*Activity*.
When you transcribe the entries, reproduce every character and exclude the images.

======== Supplied data ========

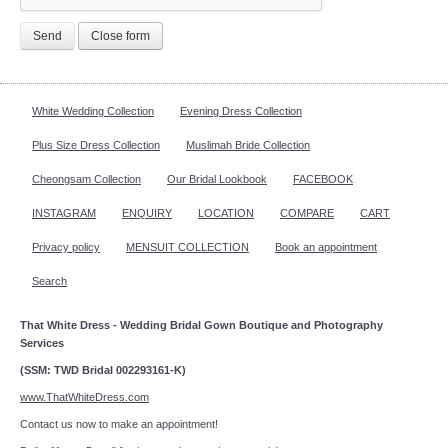
Send
Close form
White Wedding Collection
Evening Dress Collection
Plus Size Dress Collection
Muslimah Bride Collection
Cheongsam Collection
Our Bridal Lookbook
FACEBOOK
INSTAGRAM
ENQUIRY
LOCATION
COMPARE
CART
Privacy policy
MENSUIT COLLECTION
Book an appointment
Search
That White Dress - Wedding Bridal Gown Boutique and Photography
Services
(SSM: TWD Bridal 002293161-K)
www.ThatWhiteDress.com
Contact us now to make an appointment!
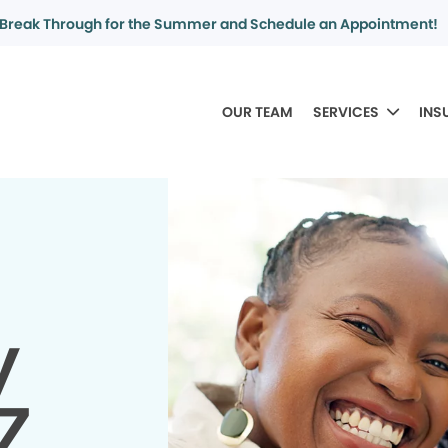
Break Through for the Summer and Schedule an Appointment!
OUR TEAM
SERVICES
INS
y
AZ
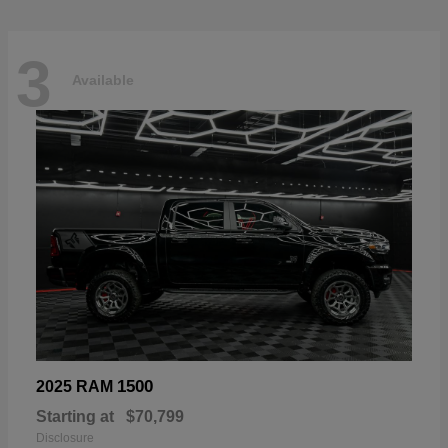
3
Available
1500
2025 RAM
Starting at
$70,799
Disclosure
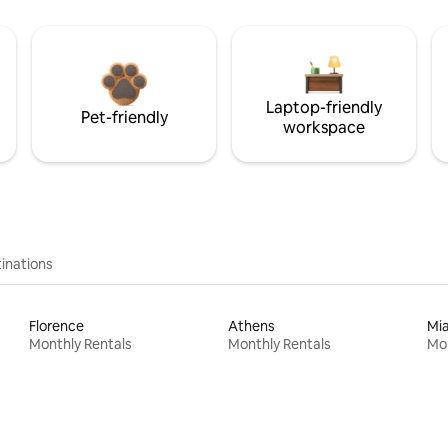
Laptop-friendly
Pet-friendly
workspace
inations
Florence
Athens
Mi
Monthly Rentals
Monthly Rentals
Mon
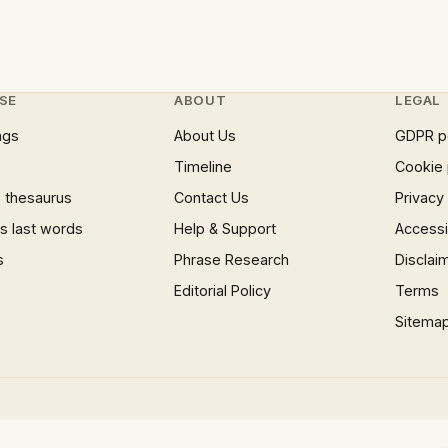
SE
ABOUT
LEGAL
ngs
About Us
GDPR p
Timeline
Cookie 
 thesaurus
Contact Us
Privacy
 last words
Help & Support
Accessib
s
Phrase Research
Disclai
Editorial Policy
Terms
Sitema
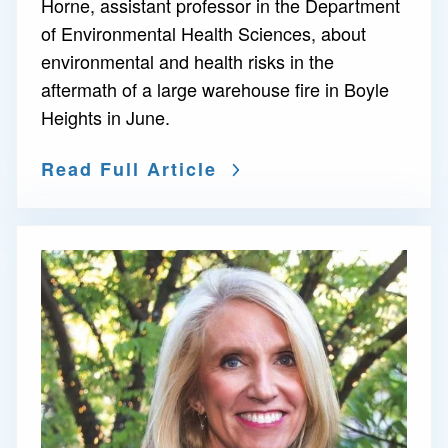
Horne, assistant professor in the Department
of Environmental Health Sciences, about
environmental and health risks in the
aftermath of a large warehouse fire in Boyle
Heights in June.
Read Full Article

========

*Reply*.
Send
Close form
White Wedding Collection
Evening Dress Collection
Plus Size Dress Collection
Muslimah Bride Collection
Cheongsam Collection
Our Bridal Lookbook
FACEBOOK
INSTAGRAM
ENQUIRY
LOCATION
COMPARE
CART
Privacy policy
MENSUIT COLLECTION
Book an appointment
Search
That White Dress - Wedding Bridal Gown Boutique and Photography
Services
(SSM: TWD Bridal 002293161-K)
www.ThatWhiteDress.com
Contact us now to make an appointment!
Break Through for the Summer and Schedule an Appointment!
OUR TEAM
SERVICES
INS
y
AZ
3
Available
1500
2025 RAM
Starting at
$70,799
Disclosure
Laptop-friendly
Pet-friendly
workspace
inations
Florence
Athens
Mi
Monthly Rentals
Monthly Rentals
Mon
SE
ABOUT
LEGAL
ngs
About Us
GDPR p
Timeline
Cookie 
 thesaurus
Contact Us
Privacy
 last words
Help & Support
Accessib
s
Phrase Research
Disclai
Editorial Policy
Terms
Sitema
Horne, assistant professor in the Department
of Environmental Health Sciences, about
environmental and health risks in the
aftermath of a large warehouse fire in Boyle
Heights in June.
Read Full Article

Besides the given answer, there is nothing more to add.